Here are three of the week's top pieces of financial advice, gathered from around the web:
Why you won't outlive your savings
A significant amount of retirement research has pointed to "an impending retirement crisis for about half of Americans who save too little," said Gail MarksJarvis at Reuters. But a new study from the Employee Benefit Research Institute indicates the outlook may be "far less dire" than we assumed. Yes, some retirees end up exhausting all of their funds, but "most adjust by living humbly." Just the simple fear of outlasting their savings causes retirees to make their funds last "years longer than expected." The study found that a person with less than $500,000 in savings, on average, spends just about a quarter of it during the first 20 years of retirement. "What can devastate financially are divorce, caring for a mentally or physically ill adult child who cannot work, and long-term care expenses."

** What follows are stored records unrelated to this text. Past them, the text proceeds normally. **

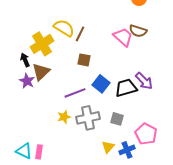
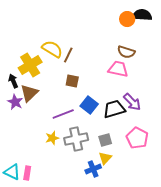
pink trapezoid: (123, 37) -> (118, 69), moved, turned -30
gray square: (117, 119) -> (105, 140), turned -32
pink pentagon: (146, 134) -> (137, 138), moved
yellow triangle: (108, 147) -> (105, 158), moved
blue cross: (127, 150) -> (93, 169), moved

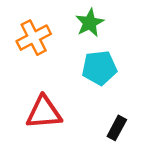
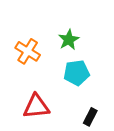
orange cross: (34, 38) -> (28, 51), turned -30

Make the most of your spring-cleaning
"Spring-cleaning season is in full swing," said Mary Parisi at NBC News. But once you've "cleaned, decluttered, and Marie Kondo–ed your house," you're left with an age-old conundrum: "What do I do with all of this stuff?" Throwing it away can feel wasteful, and local charity bins are often "overflowing with more hand-me-downs than they know what to do with." Head online first: It's likely there are Facebook groups in your area that either give away or sell gently used things. Rather than send unwanted electronics to the landfill, donate them to organizations that can fix them up, recycle, or repurpose them. For unwanted clothing, several retailers such as H&M and Madewell offer donation coupons that can be put toward some clothing "you'll actually wear."
Advice for the grieving
Widows and widowers often find themselves receiving well-meaning but unsolicited financial advice from friends and family, said Ann Brenoff at HuffPost. "Sometimes that advice is wrong, can hurt them financially, and may even impede their ability to rebuild their lives." Widows and widowers are often told not to "make any big changes for at least a year." This is often code to discourage them from selling a home or quitting their job. But in much of the country, the housing market is robust right now, so it "behooves the bereaved to take a hard look at their finances posthaste." Figuring out how to best invest your life insurance payment can also be extremely difficult. For that reason, "get guidance from a professional, not an acquaintance."